Page images and extracted text
== Segment start ==

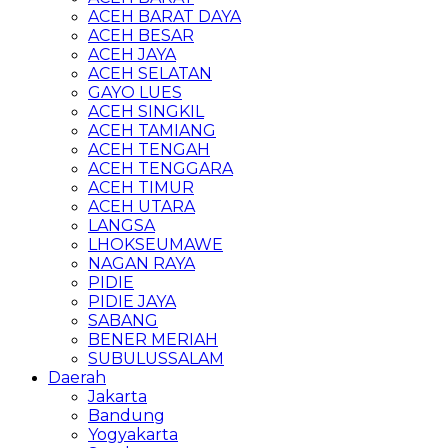
ACEH BARAT DAYA
ACEH BESAR
ACEH JAYA
ACEH SELATAN
GAYO LUES
ACEH SINGKIL
ACEH TAMIANG
ACEH TENGAH
ACEH TENGGARA
ACEH TIMUR
ACEH UTARA
LANGSA
LHOKSEUMAWE
NAGAN RAYA
PIDIE
PIDIE JAYA
SABANG
BENER MERIAH
SUBULUSSALAM
Daerah
Jakarta
Bandung
Yogyakarta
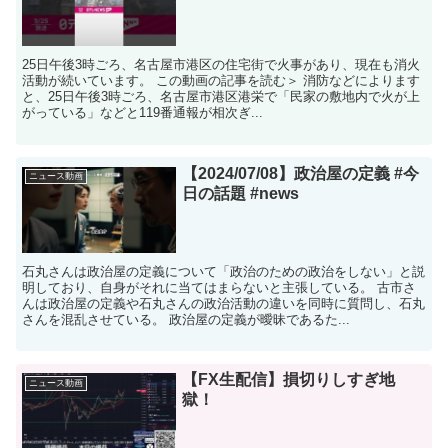
25日午後3時ごろ、名古屋市港区の住宅街で火事があり、現在も消火
活動が続いています。 この動画の記事を読む＞ 消防などによります
と、25日午後3時ごろ、名古屋市港区港栄で「民家の敷地内で火が上
がっている」などと119番通報が相次ぎ...
【2024/07/08】政治屋の定義 #今
ニュース動画
日の話題 #news
石丸さんは政治屋の定義について「政治のための政治をしない」と説
明しており、自身がそれに当てはまらないと主張している。 古市さ
んは政治屋の定義や石丸さんの政治活動の違いを同時に質問し、石丸
さんを混乱させている。 政治屋の定義が曖昧であるた...
【FX生配信】損切りしすぎ地
ニュース動画
獄！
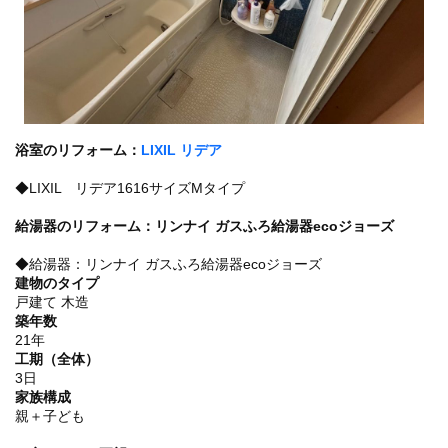
浴室のリフォーム：
LIXIL リデア
◆LIXIL リデア1616サイズMタイプ
給湯器のリフォーム：リンナイ ガスふろ給湯器ecoジョーズ
◆給湯器：リンナイ ガスふろ給湯器ecoジョーズ
建物のタイプ
戸建て 木造
築年数
21年
工期（全体）
3日
家族構成
親＋子ども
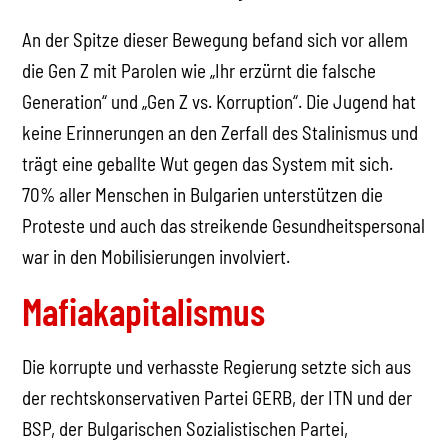
An der Spitze dieser Bewegung befand sich vor allem
die Gen Z mit Parolen wie „Ihr erzürnt die falsche
Generation“ und „Gen Z vs. Korruption“. Die Jugend hat
keine Erinnerungen an den Zerfall des Stalinismus und
trägt eine geballte Wut gegen das System mit sich.
70% aller Menschen in Bulgarien unterstützen die
Proteste und auch das streikende Gesundheitspersonal
war in den Mobilisierungen involviert.
Mafiakapitalismus
Die korrupte und verhasste Regierung setzte sich aus
der rechtskonservativen Partei GERB, der ITN und der
BSP, der Bulgarischen Sozialistischen Partei,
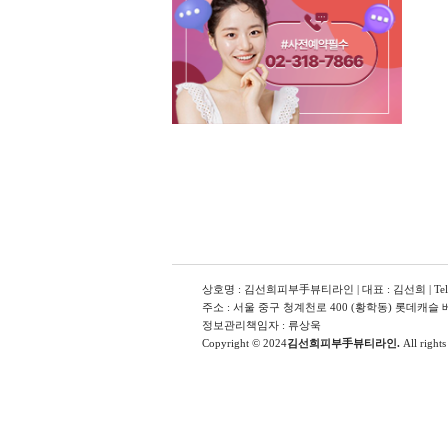
상호명 : 김선희피부手뷰티라인 | 대표 : 김선희 | Tel : 
주소 : 서울 중구 청계천로 400 (황학동) 롯데캐슬
정보관리책임자 : 류상욱
Copyright © 2024
김선희피부手뷰티라인.
All rights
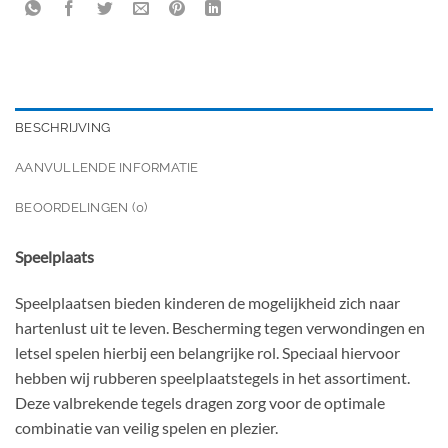
BESCHRIJVING
AANVULLENDE INFORMATIE
BEOORDELINGEN (0)
Speelplaats
Speelplaatsen bieden kinderen de mogelijkheid zich naar
hartenlust uit te leven. Bescherming tegen verwondingen en
letsel spelen hierbij een belangrijke rol. Speciaal hiervoor
hebben wij rubberen speelplaatstegels in het assortiment.
Deze valbrekende tegels dragen zorg voor de optimale
combinatie van veilig spelen en plezier.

== Segment end ==

Description of the task: In your answer, print the entries above exactly, with the pictures left out.

Problem solution:
ACEH BARAT DAYA
ACEH BESAR
ACEH JAYA
ACEH SELATAN
GAYO LUES
ACEH SINGKIL
ACEH TAMIANG
ACEH TENGAH
ACEH TENGGARA
ACEH TIMUR
ACEH UTARA
LANGSA
LHOKSEUMAWE
NAGAN RAYA
PIDIE
PIDIE JAYA
SABANG
BENER MERIAH
SUBULUSSALAM
Daerah
Jakarta
Bandung
Yogyakarta
25日午後3時ごろ、名古屋市港区の住宅街で火事があり、現在も消火
活動が続いています。 この動画の記事を読む＞ 消防などによります
と、25日午後3時ごろ、名古屋市港区港栄で「民家の敷地内で火が上
がっている」などと119番通報が相次ぎ...
【2024/07/08】政治屋の定義 #今
ニュース動画
日の話題 #news
石丸さんは政治屋の定義について「政治のための政治をしない」と説
明しており、自身がそれに当てはまらないと主張している。 古市さ
んは政治屋の定義や石丸さんの政治活動の違いを同時に質問し、石丸
さんを混乱させている。 政治屋の定義が曖昧であるた...
【FX生配信】損切りしすぎ地
ニュース動画
獄！
浴室のリフォーム：
LIXIL リデア
◆LIXIL リデア1616サイズMタイプ
給湯器のリフォーム：リンナイ ガスふろ給湯器ecoジョーズ
◆給湯器：リンナイ ガスふろ給湯器ecoジョーズ
建物のタイプ
戸建て 木造
築年数
21年
工期（全体）
3日
家族構成
親＋子ども
An der Spitze dieser Bewegung befand sich vor allem
die Gen Z mit Parolen wie „Ihr erzürnt die falsche
Generation“ und „Gen Z vs. Korruption“. Die Jugend hat
keine Erinnerungen an den Zerfall des Stalinismus und
trägt eine geballte Wut gegen das System mit sich.
70% aller Menschen in Bulgarien unterstützen die
Proteste und auch das streikende Gesundheitspersonal
war in den Mobilisierungen involviert.
Mafiakapitalismus
Die korrupte und verhasste Regierung setzte sich aus
der rechtskonservativen Partei GERB, der ITN und der
BSP, der Bulgarischen Sozialistischen Partei,
상호명 : 김선희피부手뷰티라인 | 대표 : 김선희 | Tel : 
주소 : 서울 중구 청계천로 400 (황학동) 롯데캐슬
정보관리책임자 : 류상욱
Copyright © 2024
김선희피부手뷰티라인.
All rights
BESCHRIJVING
AANVULLENDE INFORMATIE
BEOORDELINGEN (0)
Speelplaats
Speelplaatsen bieden kinderen de mogelijkheid zich naar
hartenlust uit te leven. Bescherming tegen verwondingen en
letsel spelen hierbij een belangrijke rol. Speciaal hiervoor
hebben wij rubberen speelplaatstegels in het assortiment.
Deze valbrekende tegels dragen zorg voor de optimale
combinatie van veilig spelen en plezier.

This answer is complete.